== Your goal ==
Everything in the data that follows should be given again verbatim, except the images.

****************

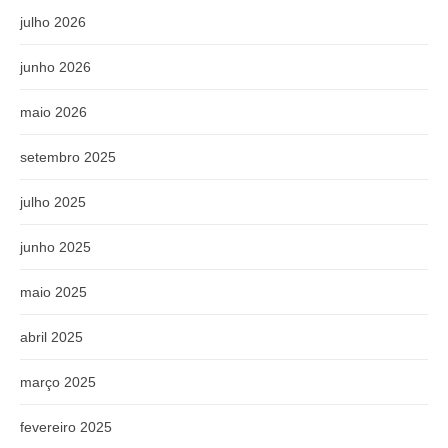
julho 2026
junho 2026
maio 2026
setembro 2025
julho 2025
junho 2025
maio 2025
abril 2025
março 2025
fevereiro 2025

****************

== Reply ==
julho 2026
junho 2026
maio 2026
setembro 2025
julho 2025
junho 2025
maio 2025
abril 2025
março 2025
fevereiro 2025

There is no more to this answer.